Release History¶

v1.1.0¶

We found that diff_meth_pos results were not accurate in prior versions and have fixed the regression optimization.
diff_meth_pos function kwargs changed to provide more flexibility in how the model is optimized.
- Added support for COVARIATES in logistic regression. Provide a dataframe with both the phenotype and covariates, and specify which columns are phenotype or covariates. It will rearrange and normalize to ensure the model works best.
- Use the new ‘solver’ kwarg in diff_meth_pos to specify which form of linear or logistic regression to run. There are two flavors of each, and both give nearly identical results.
- Auto-detects logistic or linear based on input: if non-numeric inputs in phenotype of exactly two values, it assumes logistic.
Upgraded manhattan and volcano plots with many more options. Default settings should mirror most R EWAS packages now, with a “suggestive” and “significant” threshold line on manhattan plots.
Unit test coverage added.

Fixed option to use Differentially methylated regions (DMR) via cached local copy of UCSC database (via fetch_genes) without using the internet.
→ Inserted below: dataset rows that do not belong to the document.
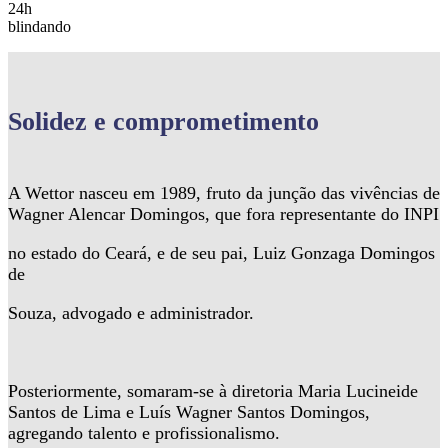
24h
blindando
Solidez
e comprometimento
A Wettor nasceu em 1989, fruto da junção das vivências de
Wagner Alencar Domingos, que fora representante do INPI
no estado do Ceará, e de seu pai, Luiz Gonzaga Domingos
de
Souza, advogado e administrador.
Posteriormente, somaram-se à diretoria Maria Lucineide
Santos de Lima e Luís Wagner Santos Domingos,
agregando talento e profissionalismo.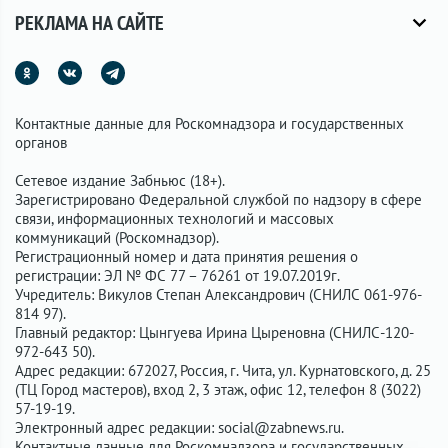
РЕКЛАМА НА САЙТЕ
Контактные данные для Роскомнадзора и государственных
органов
Сетевое издание Забньюс (18+).
Зарегистрировано Федеральной службой по надзору в сфере
связи, информационных технологий и массовых
коммуникаций (Роскомнадзор).
Регистрационный номер и дата принятия решения о
регистрации: ЭЛ № ФС 77 – 76261 от 19.07.2019г.
Учредитель: Викулов Степан Александрович (СНИЛС 061-976-
814 97).
Главный редактор: Цынгуева Ирина Цыреновна (СНИЛС-120-
972-643 50).
Адрес редакции: 672027, Россия, г. Чита, ул. Курнатовского, д. 25
(ТЦ Город мастеров), вход 2, 3 этаж, офис 12, телефон 8 (3022)
57-19-19.
Электронный адрес редакции:
social@zabnews.ru
.
Контактные данные для Роскомнадзора и государственных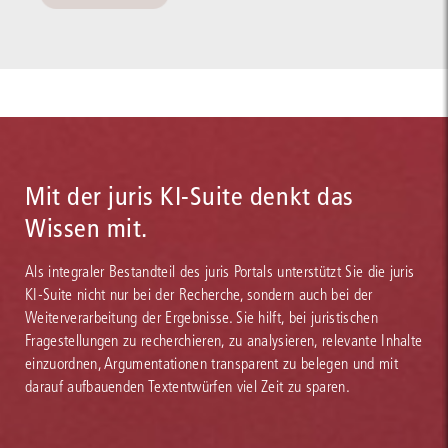
Mit der juris KI-Suite denkt das
Wissen mit.
Als integraler Bestandteil des juris Portals unterstützt Sie die juris
KI-Suite nicht nur bei der Recherche, sondern auch bei der
Weiterverarbeitung der Ergebnisse. Sie hilft, bei juristischen
Fragestellungen zu recherchieren, zu analysieren, relevante Inhalte
einzuordnen, Argumentationen transparent zu belegen und mit
darauf aufbauenden Textentwürfen viel Zeit zu sparen.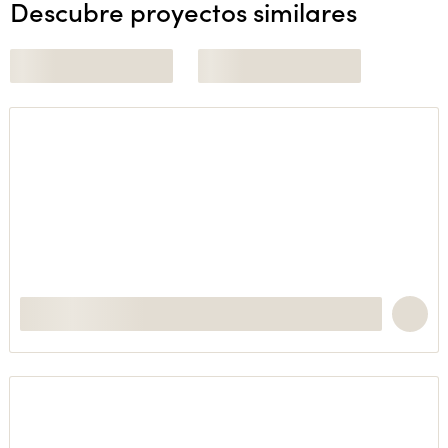
Descubre proyectos similares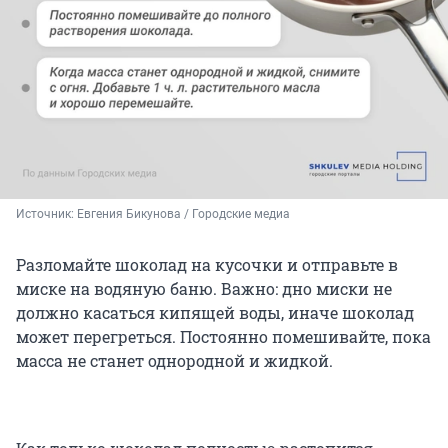
Источник: 
Евгения Бикунова / Городские медиа
Разломайте шоколад на кусочки и отправьте в
миске на водяную баню. Важно: дно миски не
должно касаться кипящей воды, иначе шоколад
может перегреться. Постоянно помешивайте, пока
масса не станет однородной и жидкой.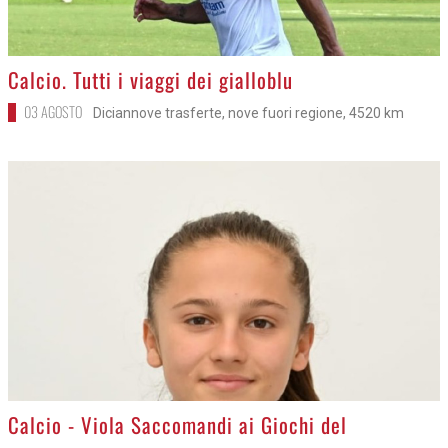
>
Calcio. Tutti i viaggi dei gialloblu
03 AGOSTO
Diciannove trasferte, nove fuori regione, 4520 km
>
Calcio - Viola Saccomandi ai Giochi del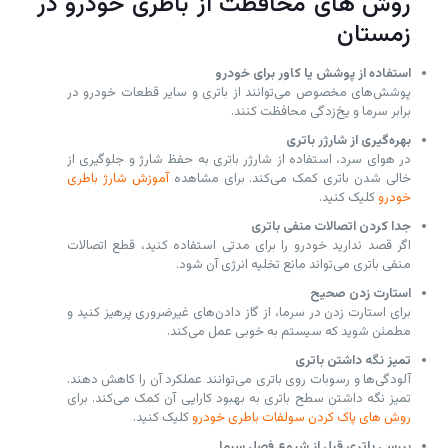
روش های محافظت از باطری خودرو در
زمستان
استفاده از پوشش یا کاور برای خودرو
پوشش‌های مخصوص می‌توانند از باتری و سایر قطعات خودرو در
برابر سرما و یخ‌زدگی محافظت کنند.
بهره‌گیری از شارژر باتری
در هوای سرد، استفاده از شارژر باتری به حفظ شارژ و جلوگیری از
خالی شدن باتری کمک می‌کند. برای مشاهده
آموزش شارژ باطری
خودرو
کلیک کنید.
جدا کردن اتصالات منفی باتری
اگر قصد ندارید خودرو را برای مدتی استفاده کنید، قطع اتصالات
منفی باتری می‌تواند مانع تخلیه انرژی آن شود.
استارت زدن صحیح
برای استارت زدن در سرما، از گاز دادن‌های غیرضروری پرهیز کنید و
مطمئن شوید که سیستم به خوبی عمل می‌کند.
تمیز نگه داشتن باتری
آلودگی‌ها و رسوبات روی باتری می‌توانند عملکرد آن را کاهش دهند.
تمیز نگه داشتن سطح باتری به بهبود کارایی آن کمک می‌کند. برای
روش های پاک کردن سولفات باطری خودرو
کلیک کنید.
بررسی باتری قبل از شروع فصل سرما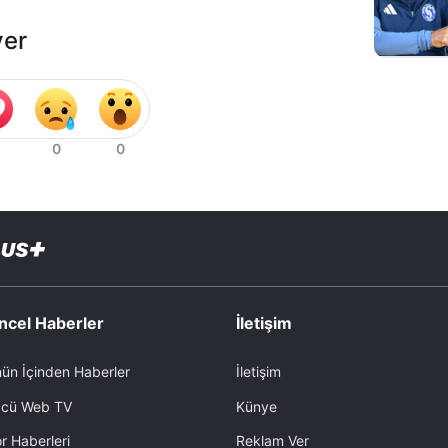
ver
ncel Haberler
İletişim
ün İçinden Haberler
İletişim
cü Web TV
Künye
r Haberleri
Reklam Ver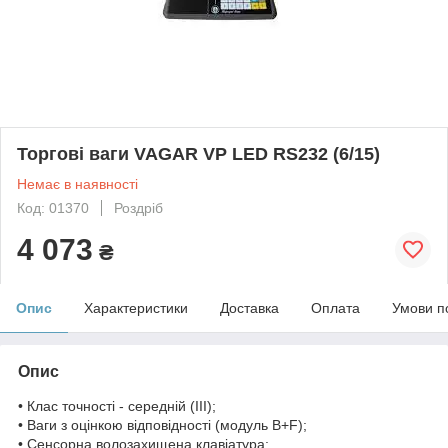
Торгові ваги VAGAR VP LED RS232 (6/15)
Немає в наявності
Код: 01370
Роздріб
4 073
₴
Опис
Характеристики
Доставка
Оплата
Умови п
Опис
• Клас точності - середній (III);
• Ваги з оцінкою відповідності (модуль B+F);
• Сенсорна волозахищена клавіатура;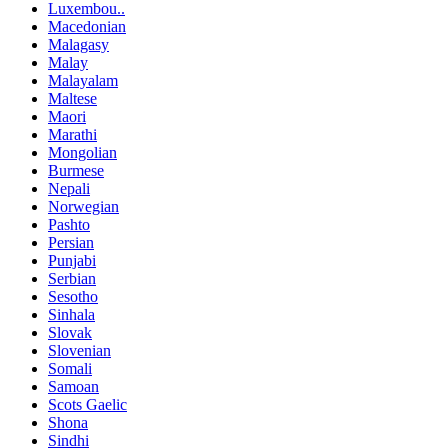
Luxembou..
Macedonian
Malagasy
Malay
Malayalam
Maltese
Maori
Marathi
Mongolian
Burmese
Nepali
Norwegian
Pashto
Persian
Punjabi
Serbian
Sesotho
Sinhala
Slovak
Slovenian
Somali
Samoan
Scots Gaelic
Shona
Sindhi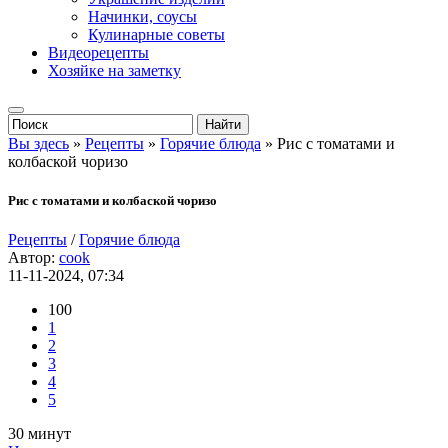
Начинки, соусы
Кулинарные советы
Видеорецепты
Хозяйке на заметку
Вы здесь
»
Рецепты
»
Горячие блюда
» Рис с томатами и
колбаской чоризо
Рис с томатами и колбаской чоризо
Рецепты
/
Горячие блюда
Автор:
cook
11-11-2024, 07:34
100
1
2
3
4
5
30 минут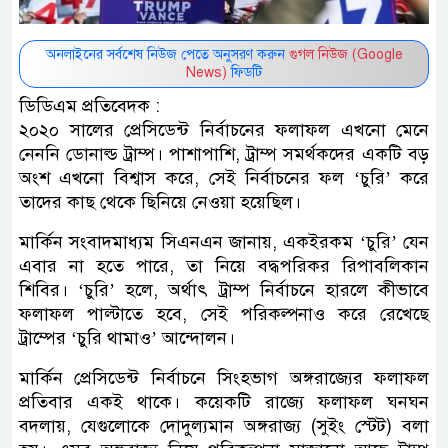
অনলাইনের সর্বশেষ নিউজ পেতে অনুসরণ করুন
গুগল নিউজ (Google
News)
ফিডটি
ডিডিএম প্রতিবেদক :
২০২০ সালের প্রেসিডেন্ট নির্বাচনের ফলাফল এখনো মেনে
নেননি ডোনাল্ড ট্রাম্প। পাশাপাশি, ট্রাম্প সমর্থকদের একটি বড়
অংশ এখনো বিশ্বাস করে, সেই নির্বাচনের ফল ‘চুরি’ করে
তাদের কাছ থেকে ছিনিয়ে নেওয়া হয়েছিল।
মার্কিন সংবাদমাধ্যম সিএনএন জানায়, একইরকম ‘চুরি’ যেন
এবার না হতে পারে, তা নিয়ে বদ্ধপরিকর রিপাবলিকান
শিবির। ‘চুরি’ হলে, অর্থাৎ ট্রাম্প নির্বাচনে হারলে কীভাবে
ফলাফল পাল্টাতে হবে, সেই পরিকল্পনাও করে রেখেছে
ট্রাম্পের ‘চুরি থামাও’ আন্দোলন।
মার্কিন প্রেসিডেন্ট নির্বাচনে সিংহভাগ অঙ্গরাজ্যের ফলাফল
প্রতিবার একই থাকে। কয়েকটি রাজ্যে ফলাফল ঘনঘন
বদলায়, যেগুলোকে দোদুল্যমান অঙ্গরাজ্য (সুইং স্টেট) বলা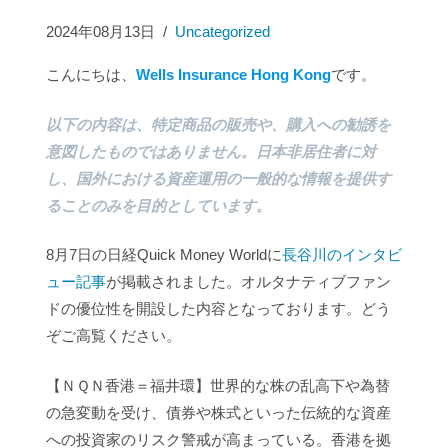
2024年08月13日
/
Uncategorized
こんにちは、
Wells Insurance Hong Kong
です。
以下の内容は、特定商品の販売や、購入への勧誘を
意図したものではありません。日本非居住者に対
し、国外における資産運用の一般的な情報を提供す
ることのみを目的としています。
8月7日の日経Quick Money Worldに
長谷川のインタビ
ュー記事
が掲載されました。オルタナティブファン
ドの優位性を開設した内容となっております。どう
ぞご高覧ください。
【ＮＱＮ香港＝福井環】世界的な株の乱高下や為替
の急変動を受け、債券や株式といった伝統的な資産
への投資家のリスク警戒が高まっている。香港を拠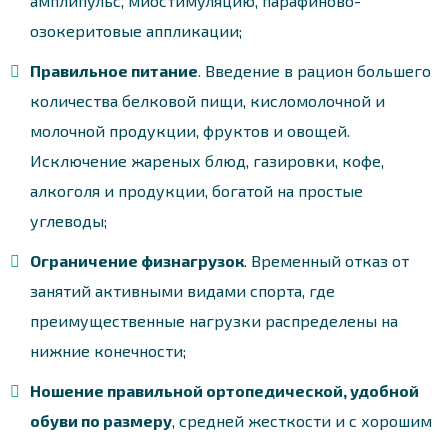
амплипульс, миостимуляцию, парафиново-
озокеритовые аппликации;
Правильное питание
. Введение в рацион большего
количества белковой пищи, кисломолочной и
молочной продукции, фруктов и овощей.
Исключение жареных блюд, газировки, кофе,
алкоголя и продукции, богатой на простые
углеводы;
Ограничение физнагрузок
. Временный отказ от
занятий активными видами спорта, где
преимущественные нагрузки распределены на
нижние конечности;
Ношение правильной ортопедической, удобной
обуви по размеру
, средней жесткости и с хорошим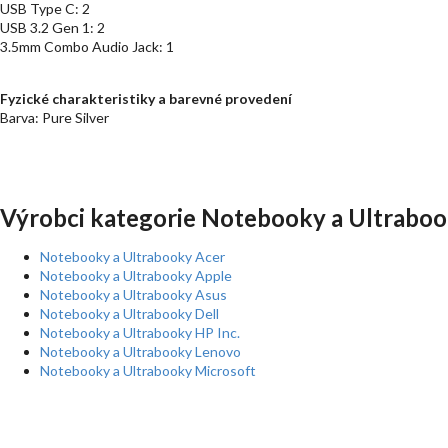
USB Type C: 2
USB 3.2 Gen 1: 2
3.5mm Combo Audio Jack: 1
Fyzické charakteristiky a barevné provedení
Barva: Pure Silver
Výrobci kategorie Notebooky a Ultraboo
Notebooky a Ultrabooky Acer
Notebooky a Ultrabooky Apple
Notebooky a Ultrabooky Asus
Notebooky a Ultrabooky Dell
Notebooky a Ultrabooky HP Inc.
Notebooky a Ultrabooky Lenovo
Notebooky a Ultrabooky Microsoft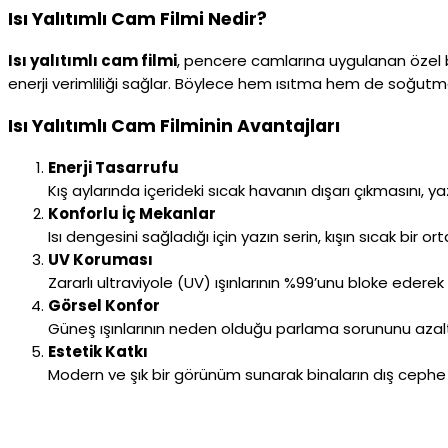
Isı Yalıtımlı Cam Filmi Nedir?
Isı yalıtımlı cam filmi
, pencere camlarına uygulanan özel bir
enerji verimliliği sağlar. Böylece hem ısıtma hem de soğutma
Isı Yalıtımlı Cam Filminin Avantajları
Enerji Tasarrufu
Kış aylarında içerideki sıcak havanın dışarı çıkmasını, ya
Konforlu İç Mekanlar
Isı dengesini sağladığı için yazın serin, kışın sıcak bir o
UV Koruması
Zararlı ultraviyole (UV) ışınlarının %99’unu bloke ederek
Görsel Konfor
Güneş ışınlarının neden olduğu parlama sorununu azalt
Estetik Katkı
Modern ve şık bir görünüm sunarak binaların dış cephe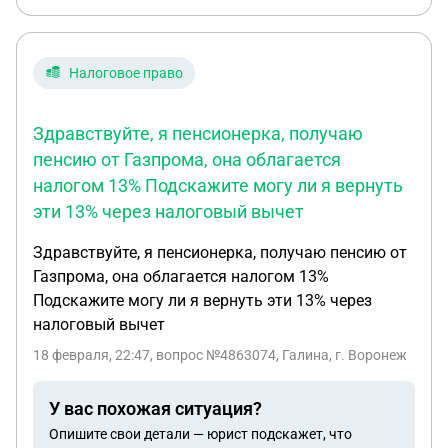
этот ребёнок по суду признать брата отцом после
его гибели и претендовать на выплаты, ведь
раньше вопрос о признании отцовства не
Налоговое право
возникало у них
Здравствуйте, я пенсионерка, получаю
пенсию от Газпрома, она облагается
налогом 13% Подскажите могу ли я вернуть
эти 13% через налоговый вычет
Здравствуйте, я пенсионерка, получаю пенсию от
Газпрома, она облагается налогом 13%
Подскажите могу ли я вернуть эти 13% через
налоговый вычет
18 февраля, 22:47
, вопрос №4863074, Галина, г. Воронеж
У вас похожая ситуация?
Опишите свои детали — юрист подскажет, что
Previously, it would still contact the internet database even if user told it not to.
Added testing via github actions, and increased speed
updated documentation

fixed bug in fetch_genes() from UCSC browser; function will now accept either the filepath or the DMR dataframe output.

Added a differentially methylated regions (DMR) functions that takes the output of the diff_meth_pos (DMP) function.
- DMP maps differences to chromosomes; DMR maps differences to specific genomic locii, and requires more processing.
- upgraded methylprep manifests to support both old and new genomic build mappings for all array types. In general, you can supply a keyword argument (genome_build='OLD') to change from the new build back to the old one.
- Illumina 27k arrays are still not supported, but mouse, epic, epic+, and 450k ARE supported. (Genome annotation won’t work with mouse array, only human builds.)
- DMP integrates the combined-pvalues package (https://pubmed.ncbi.nlm.nih.gov/22954632/)
- DMP integrates with UCSC Genome (refGene) and annotates the genes near CpG regions.
- Annotation includes column(s) showing the tissue specific expression levels of relevant genes (e.g. filter=blood) this function is also available with extended options as methylize.filter_genes()
- provides output BED and CSV files for each export into other genomic analysis tools
methylize.to_BED will convert the diff_meth_pos() stats output into a standard BED file (a tab separated CSV format with standardized, ordered column names)

Fixed bug where methylize could not find a data file in path, causing ImportError
Improved diff_meth_pos() function and added support for all array types. Now user must specify the array_type when calling the function, as the input data are stats, not probe betas, so it cannot infer the array type from this information.